Female shopper checking food labelling in SUPERMARKET

Reading Food Labels

The National Institute on Aging shared that reading labels can help you make informed food choices. Packaged foods and drinks—the types that come in cans, boxes, bottles, jars, and bags—have a lot of nutrition and food safety information on their labels or packaging. Look for these things on the food label.

Product Dates

You might see one of three types of product dates on some foods you buy:

  • “Sell by,” tells how long the manufacturer suggests that a store should sell foods like meat, poultry, eggs, or milk products—buy it before this date.
  • “Use by,” tells how long the food will be at peak quality—if you buy or use it after that date, some foods might be stale or less tasty.
  • “Best if used by” (or “best if used before”) tells how long the food has the best flavor or quality—it does not suggest a date by which the food should be purchased.

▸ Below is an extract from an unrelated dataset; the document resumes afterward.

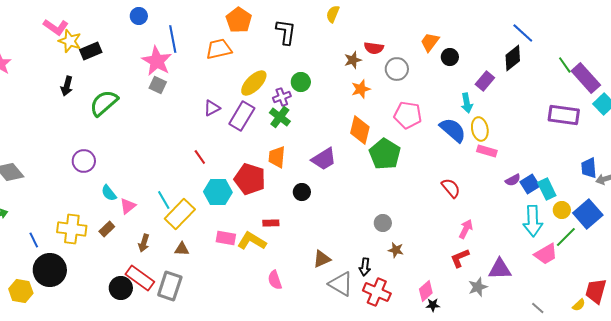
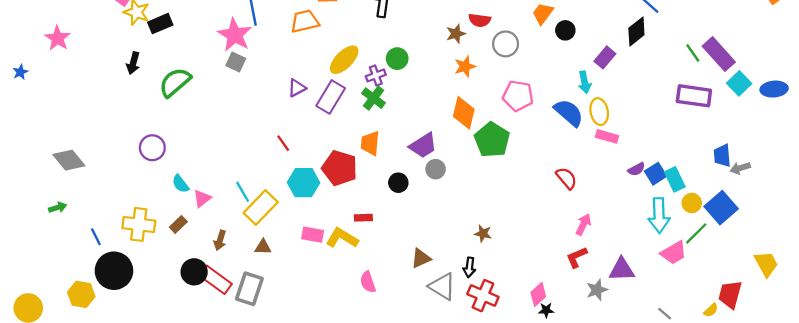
green line: (565, 65) -> (693, 53), moved
gray circle: (383, 223) -> (436, 169), moved
brown star: (396, 250) -> (483, 233), moved
black circle: (121, 288) -> (194, 272), moved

Product dates are not safety dates and are not required by federal regulations (except on infant formula). They are added voluntarily by manufacturers.

Ingredient List

This tells you each ingredient in the food product by its common or usual name. Did you know that the ingredients are listed in descending order by weight? That is, the ingredient that weighs the most is listed first, and the ingredient that weighs the least is listed last.

Nutrition Facts Label

The U.S. Food and Drug Administration (FDA) requires a Nutrition Facts label on most packaged foods and beverages. At the top of the Nutrition Facts label, you will find the total number of servings in the container and the food or drink’s serving size. The serving size on the label is based on the amount of food that people typically eat at one time and is not a recommendation of how much to eat.